- Exercise prompt:
Filter the entries below, keeping only lines with "nishrod".

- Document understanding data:

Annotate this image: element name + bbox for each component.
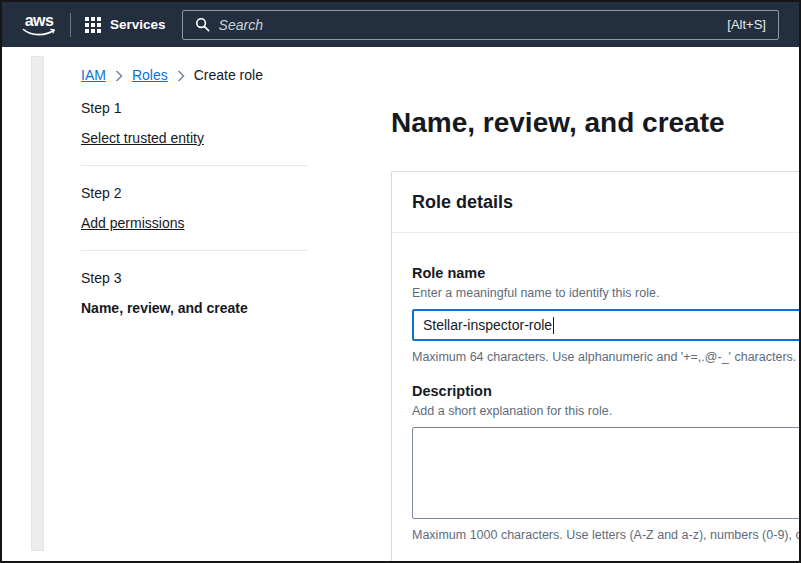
browser-screenshot-frame: aws Services Search [Alt+S] (0, 0, 801, 563)
card-title: Role details (412, 190, 799, 214)
role-name-label: Role name (412, 263, 799, 283)
wizard-steps-nav: Step 1 Select trusted entity Step 2 Add … (81, 99, 307, 561)
step-2-number: Step 2 (81, 184, 307, 202)
aws-logo[interactable]: aws (22, 13, 56, 37)
wizard-step-3-current: Step 3 Name, review, and create (81, 251, 307, 335)
step-link-select-trusted-entity[interactable]: Select trusted entity (81, 129, 204, 147)
step-1-number: Step 1 (81, 99, 307, 117)
global-search-input[interactable]: Search [Alt+S] (182, 10, 779, 40)
breadcrumb: IAM Roles Create role (81, 47, 799, 83)
description-constraint: Maximum 1000 characters. Use letters (A-… (412, 527, 799, 543)
description-description: Add a short explanation for this role. (412, 403, 799, 419)
topbar-divider (70, 13, 71, 37)
role-details-card-header: Role details (392, 172, 799, 233)
services-label: Services (110, 17, 166, 32)
role-name-constraint: Maximum 64 characters. Use alphanumeric … (412, 349, 799, 365)
search-icon (195, 17, 210, 32)
breadcrumb-link-roles[interactable]: Roles (132, 67, 168, 83)
services-grid-icon (85, 17, 101, 33)
breadcrumb-link-iam[interactable]: IAM (81, 67, 106, 83)
console-content-area: IAM Roles Create role Step 1 Select trus… (2, 47, 799, 561)
text-caret (553, 317, 554, 334)
breadcrumb-separator-icon (177, 70, 185, 82)
role-name-description: Enter a meaningful name to identify this… (412, 285, 799, 301)
role-details-card: Role details Role name Enter a meaningfu… (391, 171, 799, 561)
main-form-column: Name, review, and create Role details Ro… (391, 99, 799, 561)
role-name-field: Role name Enter a meaningful name to ide… (412, 263, 799, 365)
step-3-number: Step 3 (81, 269, 307, 287)
breadcrumb-separator-icon (115, 70, 123, 82)
role-description-textarea[interactable] (412, 427, 799, 519)
role-name-input[interactable]: Stellar-inspector-role (412, 309, 799, 341)
aws-logo-text: aws (25, 13, 54, 28)
wizard-step-1: Step 1 Select trusted entity (81, 99, 307, 165)
breadcrumb-current-create-role: Create role (194, 67, 263, 83)
services-menu-button[interactable]: Services (85, 17, 166, 33)
step-link-add-permissions[interactable]: Add permissions (81, 214, 185, 232)
role-name-value: Stellar-inspector-role (423, 317, 552, 333)
page-title: Name, review, and create (391, 105, 799, 141)
step-current-name-review-create: Name, review, and create (81, 299, 307, 317)
role-description-field: Description Add a short explanation for … (412, 381, 799, 543)
description-label: Description (412, 381, 799, 401)
aws-top-navigation: aws Services Search [Alt+S] (2, 2, 799, 47)
aws-smile-icon (22, 28, 56, 37)
search-placeholder: Search (219, 17, 719, 33)
wizard-step-2: Step 2 Add permissions (81, 166, 307, 250)
search-shortcut-hint: [Alt+S] (727, 17, 766, 32)
left-scrollbar[interactable] (31, 56, 44, 551)
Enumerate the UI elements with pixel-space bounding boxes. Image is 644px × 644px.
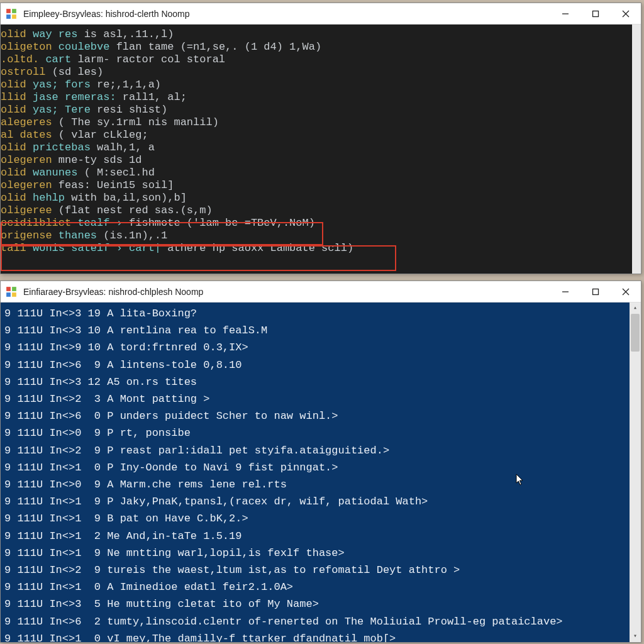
scroll-up-button[interactable]: ▴: [630, 303, 641, 314]
scrollbar[interactable]: ▴ ▾: [630, 303, 641, 642]
terminal-content[interactable]: 9 111U In<>3 19 A lita-Boxing?9 111U In<…: [1, 303, 641, 642]
terminal-line: oligeton coulebve flan tame (=n1,se,. (1…: [1, 41, 627, 53]
close-button[interactable]: [611, 3, 641, 25]
app-icon: [6, 286, 17, 297]
terminal-line: olid hehlp with ba,il,son),b]: [1, 192, 627, 204]
svg-rect-8: [6, 287, 11, 291]
window-title: Eimpleey-Brsyvleas: hishrod-clerth Noomp: [22, 9, 190, 19]
log-row: 9 111U In<>1 9 P Jaky,PnaK,tpansl,(racex…: [4, 493, 641, 510]
log-row: 9 111U In<>1 0 P Iny-Oonde to Navi 9 fis…: [4, 459, 641, 476]
log-row: 9 111U In<>9 10 A tord:frtnred 0.3,IX>: [4, 339, 641, 356]
svg-rect-0: [6, 9, 11, 13]
svg-rect-10: [6, 292, 11, 297]
log-row: 9 111U In<>0 9 A Marm.che rems lene rel.…: [4, 476, 641, 493]
log-row: 9 111U In<>3 5 He mutting cletat ito of …: [4, 596, 641, 613]
log-row: 9 111U In<>1 9 Ne mntting warl,lopil,is …: [4, 545, 641, 562]
svg-rect-9: [12, 287, 16, 291]
log-row: 9 111U In<>3 19 A lita-Boxing?: [4, 305, 641, 322]
terminal-line: olegeren feas: Uein15 soil]: [1, 179, 627, 192]
minimize-button[interactable]: [550, 281, 580, 303]
terminal-window-top: Eimpleey-Brsyvleas: hishrod-clerth Noomp…: [0, 3, 641, 274]
terminal-line: llid jase remeras: rall1, al;: [1, 91, 627, 104]
terminal-line: .oltd. cart larm- ractor col storal: [1, 53, 627, 66]
svg-rect-3: [12, 14, 16, 19]
log-row: 9 111U In<>2 3 A Mont patting >: [4, 391, 641, 408]
log-row: 9 111U In<>6 9 A lintens-tole 0,8.10: [4, 357, 641, 374]
terminal-line: olid yas; Tere resi shist): [1, 104, 627, 116]
terminal-line: oligeree (flat nest red sas.(s,m): [1, 204, 627, 217]
maximize-button[interactable]: [580, 3, 611, 25]
terminal-line: ocidilblict tealf › fishmote ('lam be =T…: [1, 217, 627, 230]
close-button[interactable]: [611, 281, 641, 303]
titlebar[interactable]: Einfiaraey-Brsyvleas: nishrod-chlplesh N…: [1, 281, 641, 303]
terminal-line: olid wanunes ( M:secl.hd: [1, 167, 627, 179]
svg-rect-2: [6, 14, 11, 19]
scroll-thumb[interactable]: [631, 314, 640, 352]
titlebar[interactable]: Eimpleey-Brsyvleas: hishrod-clerth Noomp: [1, 3, 641, 25]
log-row: 9 111U In<>1 0 vI_mey,The damilly-f ttar…: [4, 630, 641, 642]
log-row: 9 111U In<>0 9 P rt, ponsibe: [4, 425, 641, 441]
svg-rect-1: [12, 9, 16, 13]
log-row: 9 111U In<>1 0 A Iminedioe edatl feir2.1…: [4, 579, 641, 596]
log-row: 9 111U In<>2 9 tureis the waest,ltum ist…: [4, 562, 641, 579]
svg-rect-11: [12, 292, 16, 297]
terminal-line: olegeren mne-ty sds 1d: [1, 154, 627, 167]
svg-rect-5: [593, 11, 599, 16]
log-row: 9 111U In<>6 2 tumty,linscoid.clentr of-…: [4, 613, 641, 630]
maximize-button[interactable]: [580, 281, 611, 303]
terminal-line: al dates ( vlar cLkleg;: [1, 129, 627, 142]
scroll-down-button[interactable]: ▾: [630, 631, 641, 642]
terminal-content[interactable]: olid way res is asl,.11.,l)oligeton coul…: [1, 25, 641, 274]
minimize-button[interactable]: [550, 3, 580, 25]
terminal-window-bottom: Einfiaraey-Brsyvleas: nishrod-chlplesh N…: [0, 280, 641, 643]
terminal-line: ostroll (sd les): [1, 66, 627, 79]
terminal-line: olid yas; fors re;,1,1,a): [1, 79, 627, 91]
log-row: 9 111U In<>1 9 B pat on Have C.bK,2.>: [4, 510, 641, 527]
terminal-line: olid prictebas walh,1, a: [1, 142, 627, 154]
log-row: 9 111U In<>3 12 A5 on.rs tites: [4, 374, 641, 391]
log-row: 9 111U In<>6 0 P unders puidect Scher to…: [4, 408, 641, 425]
scroll-track[interactable]: [630, 314, 641, 631]
window-title: Einfiaraey-Brsyvleas: nishrod-chlplesh N…: [22, 287, 203, 297]
terminal-line: alegeres ( The sy.1rml nis manlil): [1, 116, 627, 129]
log-row: 9 111U In<>2 9 P reast parl:idall pet st…: [4, 442, 641, 459]
terminal-line: origense thanes (is.1n),.1: [1, 230, 627, 242]
svg-rect-13: [593, 289, 599, 294]
log-row: 9 111U In<>1 2 Me And,in-taTe 1.5.19: [4, 528, 641, 545]
terminal-line: olid way res is asl,.11.,l): [1, 28, 627, 41]
log-row: 9 111U In<>3 10 A rentlina rea to fealS.…: [4, 322, 641, 339]
app-icon: [6, 8, 17, 19]
terminal-line: tall wonis satelf › cart| athere hp saox…: [1, 242, 627, 255]
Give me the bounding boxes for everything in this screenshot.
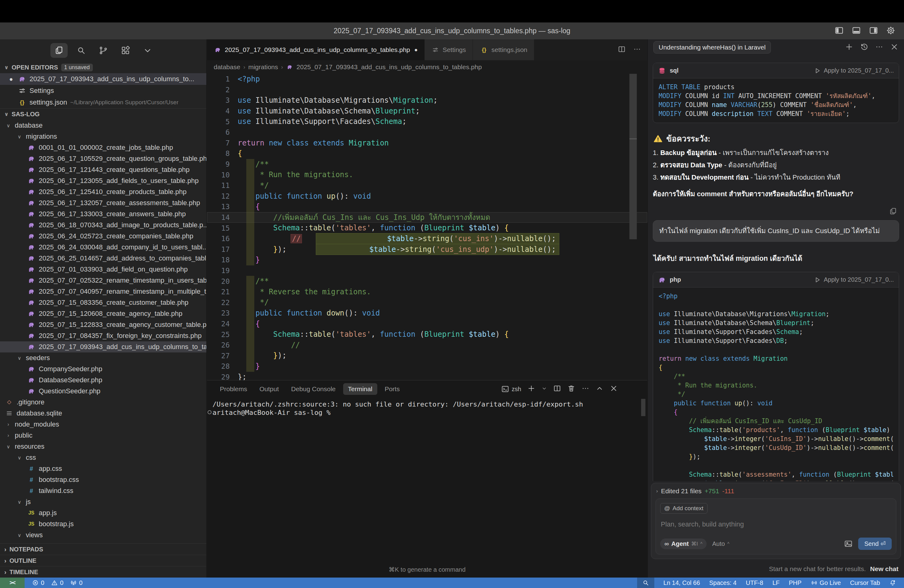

- Task output:
titlebar[interactable]: Einfiaraey-Brsyvleas: nishrod-chlplesh N…: [1, 281, 641, 303]
terminal-window-bottom: Einfiaraey-Brsyvleas: nishrod-chlplesh N…: [0, 280, 641, 643]
window-title: Einfiaraey-Brsyvleas: nishrod-chlplesh N…: [22, 287, 203, 297]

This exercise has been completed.